The Navy’s poster child for low-cost weapons systems is the Laser Weapons System (LAWS) it unveiled last week.
The Navy released video footage (view below) of the directed energy system successfully destroying a drone aircraft in midflight. Klunder said the Navy figures the cost to be less than $1 to fire a single shot from the laser system, as opposed to using a multi-million dollar guided missile for the same task.
“LAWS leverages advancements we discovered and worked with in commercial technology,” he said. “It’s capable of identifying, illuminating, tracking and lasing enemy surface and air threats. And it works. Thus far, we are 12 for 12 in our prototype testing.
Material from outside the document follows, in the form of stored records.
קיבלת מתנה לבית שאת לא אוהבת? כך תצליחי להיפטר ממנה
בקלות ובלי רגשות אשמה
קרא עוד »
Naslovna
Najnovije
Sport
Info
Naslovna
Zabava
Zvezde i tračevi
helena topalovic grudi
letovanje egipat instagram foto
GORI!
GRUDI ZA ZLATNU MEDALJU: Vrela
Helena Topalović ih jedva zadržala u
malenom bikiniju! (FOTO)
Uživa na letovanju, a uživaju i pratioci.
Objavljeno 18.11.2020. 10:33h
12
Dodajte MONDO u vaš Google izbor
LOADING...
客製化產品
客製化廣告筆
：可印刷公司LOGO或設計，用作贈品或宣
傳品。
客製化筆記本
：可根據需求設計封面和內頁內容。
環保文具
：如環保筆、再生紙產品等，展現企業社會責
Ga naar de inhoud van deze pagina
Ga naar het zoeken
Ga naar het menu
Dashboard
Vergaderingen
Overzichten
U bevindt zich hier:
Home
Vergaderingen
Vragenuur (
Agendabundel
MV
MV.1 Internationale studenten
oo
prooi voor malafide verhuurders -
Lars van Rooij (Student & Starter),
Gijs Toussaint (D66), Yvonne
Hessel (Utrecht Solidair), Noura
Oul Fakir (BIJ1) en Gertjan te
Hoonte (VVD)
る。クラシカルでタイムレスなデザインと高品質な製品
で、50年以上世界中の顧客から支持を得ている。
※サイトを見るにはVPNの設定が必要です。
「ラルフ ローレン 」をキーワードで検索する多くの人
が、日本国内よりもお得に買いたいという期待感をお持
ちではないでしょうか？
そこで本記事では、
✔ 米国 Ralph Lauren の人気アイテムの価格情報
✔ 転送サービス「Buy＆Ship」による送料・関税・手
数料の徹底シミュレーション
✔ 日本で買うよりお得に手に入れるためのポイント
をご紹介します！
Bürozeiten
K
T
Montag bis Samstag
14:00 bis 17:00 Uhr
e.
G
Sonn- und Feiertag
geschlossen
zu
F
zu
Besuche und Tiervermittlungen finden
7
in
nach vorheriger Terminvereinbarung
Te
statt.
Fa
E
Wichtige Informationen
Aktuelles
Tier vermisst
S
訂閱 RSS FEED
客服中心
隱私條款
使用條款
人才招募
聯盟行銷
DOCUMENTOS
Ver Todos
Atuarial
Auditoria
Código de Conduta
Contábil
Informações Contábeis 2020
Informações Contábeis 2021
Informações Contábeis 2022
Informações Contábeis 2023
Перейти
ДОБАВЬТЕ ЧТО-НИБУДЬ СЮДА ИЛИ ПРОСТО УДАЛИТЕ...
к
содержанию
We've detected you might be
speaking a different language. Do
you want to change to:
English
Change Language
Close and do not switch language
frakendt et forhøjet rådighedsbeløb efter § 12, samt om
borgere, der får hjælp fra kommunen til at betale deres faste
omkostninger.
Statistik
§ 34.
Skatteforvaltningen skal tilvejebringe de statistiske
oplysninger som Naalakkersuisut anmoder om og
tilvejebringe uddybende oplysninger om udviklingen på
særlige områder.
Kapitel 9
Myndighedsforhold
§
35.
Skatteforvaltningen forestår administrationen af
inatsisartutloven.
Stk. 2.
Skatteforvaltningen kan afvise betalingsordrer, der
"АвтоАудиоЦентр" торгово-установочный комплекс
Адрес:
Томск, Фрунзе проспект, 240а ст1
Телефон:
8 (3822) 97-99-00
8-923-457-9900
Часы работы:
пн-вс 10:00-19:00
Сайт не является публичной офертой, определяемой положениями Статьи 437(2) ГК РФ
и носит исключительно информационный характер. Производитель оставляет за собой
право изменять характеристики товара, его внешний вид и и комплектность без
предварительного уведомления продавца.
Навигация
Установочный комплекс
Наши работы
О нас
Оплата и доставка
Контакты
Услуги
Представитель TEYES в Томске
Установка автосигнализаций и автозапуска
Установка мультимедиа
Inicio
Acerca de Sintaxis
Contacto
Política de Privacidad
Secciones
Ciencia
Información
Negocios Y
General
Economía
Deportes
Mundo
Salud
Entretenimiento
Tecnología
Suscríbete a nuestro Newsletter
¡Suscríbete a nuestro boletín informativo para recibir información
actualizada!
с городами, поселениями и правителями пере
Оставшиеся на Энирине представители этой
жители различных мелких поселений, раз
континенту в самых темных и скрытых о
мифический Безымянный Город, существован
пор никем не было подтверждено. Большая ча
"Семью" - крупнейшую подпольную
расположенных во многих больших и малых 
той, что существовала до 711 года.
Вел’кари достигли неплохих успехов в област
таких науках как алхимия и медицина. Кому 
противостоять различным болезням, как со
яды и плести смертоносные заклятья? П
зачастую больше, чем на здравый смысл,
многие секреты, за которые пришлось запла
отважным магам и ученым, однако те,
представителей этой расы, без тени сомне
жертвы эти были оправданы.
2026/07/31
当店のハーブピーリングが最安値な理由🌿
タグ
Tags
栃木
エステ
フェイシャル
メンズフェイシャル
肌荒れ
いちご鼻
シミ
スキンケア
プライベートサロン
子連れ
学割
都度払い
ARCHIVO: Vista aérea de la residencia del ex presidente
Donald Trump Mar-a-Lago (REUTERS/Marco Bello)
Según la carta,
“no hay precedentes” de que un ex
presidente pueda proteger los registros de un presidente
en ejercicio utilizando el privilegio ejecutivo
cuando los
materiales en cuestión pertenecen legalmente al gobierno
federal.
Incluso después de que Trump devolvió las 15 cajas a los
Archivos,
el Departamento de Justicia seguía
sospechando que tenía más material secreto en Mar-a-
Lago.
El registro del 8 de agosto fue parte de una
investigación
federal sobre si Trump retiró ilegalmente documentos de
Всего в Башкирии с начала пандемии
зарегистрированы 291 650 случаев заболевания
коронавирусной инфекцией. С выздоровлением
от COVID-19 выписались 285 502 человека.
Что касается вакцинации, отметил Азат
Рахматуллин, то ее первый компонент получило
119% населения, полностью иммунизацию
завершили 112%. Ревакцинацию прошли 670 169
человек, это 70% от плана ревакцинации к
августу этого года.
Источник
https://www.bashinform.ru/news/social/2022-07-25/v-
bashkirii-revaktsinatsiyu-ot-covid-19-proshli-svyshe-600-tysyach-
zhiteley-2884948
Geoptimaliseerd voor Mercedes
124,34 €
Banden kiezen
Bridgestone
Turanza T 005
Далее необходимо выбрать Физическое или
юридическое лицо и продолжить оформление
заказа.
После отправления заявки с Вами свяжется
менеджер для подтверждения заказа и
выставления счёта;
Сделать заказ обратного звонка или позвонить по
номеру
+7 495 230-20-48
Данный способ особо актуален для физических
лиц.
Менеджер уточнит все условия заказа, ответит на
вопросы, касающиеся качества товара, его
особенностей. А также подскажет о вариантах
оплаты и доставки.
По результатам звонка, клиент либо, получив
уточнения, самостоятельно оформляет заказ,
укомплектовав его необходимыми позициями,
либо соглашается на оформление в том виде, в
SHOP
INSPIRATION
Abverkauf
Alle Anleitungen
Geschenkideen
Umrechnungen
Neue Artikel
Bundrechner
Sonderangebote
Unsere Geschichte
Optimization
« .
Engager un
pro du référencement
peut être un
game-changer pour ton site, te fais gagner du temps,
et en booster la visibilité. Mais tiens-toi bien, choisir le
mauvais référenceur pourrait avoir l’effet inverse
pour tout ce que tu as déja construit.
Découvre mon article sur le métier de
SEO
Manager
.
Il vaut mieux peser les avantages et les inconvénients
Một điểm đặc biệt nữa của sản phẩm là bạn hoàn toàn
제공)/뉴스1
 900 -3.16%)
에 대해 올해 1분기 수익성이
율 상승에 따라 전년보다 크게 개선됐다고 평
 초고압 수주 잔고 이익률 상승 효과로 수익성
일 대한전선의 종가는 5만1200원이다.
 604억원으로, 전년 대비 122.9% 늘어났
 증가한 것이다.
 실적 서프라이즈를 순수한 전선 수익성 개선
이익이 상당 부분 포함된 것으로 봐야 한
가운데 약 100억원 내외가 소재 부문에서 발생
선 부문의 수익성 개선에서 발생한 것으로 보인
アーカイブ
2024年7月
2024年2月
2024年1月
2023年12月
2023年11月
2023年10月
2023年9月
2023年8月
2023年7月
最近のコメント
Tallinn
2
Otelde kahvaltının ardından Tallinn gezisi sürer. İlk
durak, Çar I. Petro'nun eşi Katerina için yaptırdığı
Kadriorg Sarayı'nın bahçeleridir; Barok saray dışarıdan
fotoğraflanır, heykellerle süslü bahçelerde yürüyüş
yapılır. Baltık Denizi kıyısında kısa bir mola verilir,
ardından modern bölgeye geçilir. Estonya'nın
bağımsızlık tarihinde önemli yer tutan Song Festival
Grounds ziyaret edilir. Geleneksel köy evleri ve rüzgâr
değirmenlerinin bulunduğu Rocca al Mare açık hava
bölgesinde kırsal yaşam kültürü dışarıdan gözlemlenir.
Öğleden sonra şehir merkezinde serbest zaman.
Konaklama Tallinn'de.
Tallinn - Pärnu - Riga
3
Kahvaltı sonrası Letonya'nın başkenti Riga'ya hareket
We have not failed yet.”
Shaffer said the 2014 budget also includes a new DoD-wide approach to allocating scarce funding for science and technology research: $45 million of the S&T budget for applied research projects would be allocated in a merit-based system, rather than just handing money over to individual programs.
“That pot of money will be up for bid by cross-cutting groups led by senior executives who want to do specific ideas to prove out some concepts and move forward rapidly. Rather than breaking things down into little stovepipes and telling one community they’re going to have their $5 million and another one is going to have another $5 million, we’re bundling up old programs, and they’ll have to compete for it,” he said. “The concept now is we’re going to fund the best ideas, not just tell folks that they’re going to have money just because they wake up and breathe.”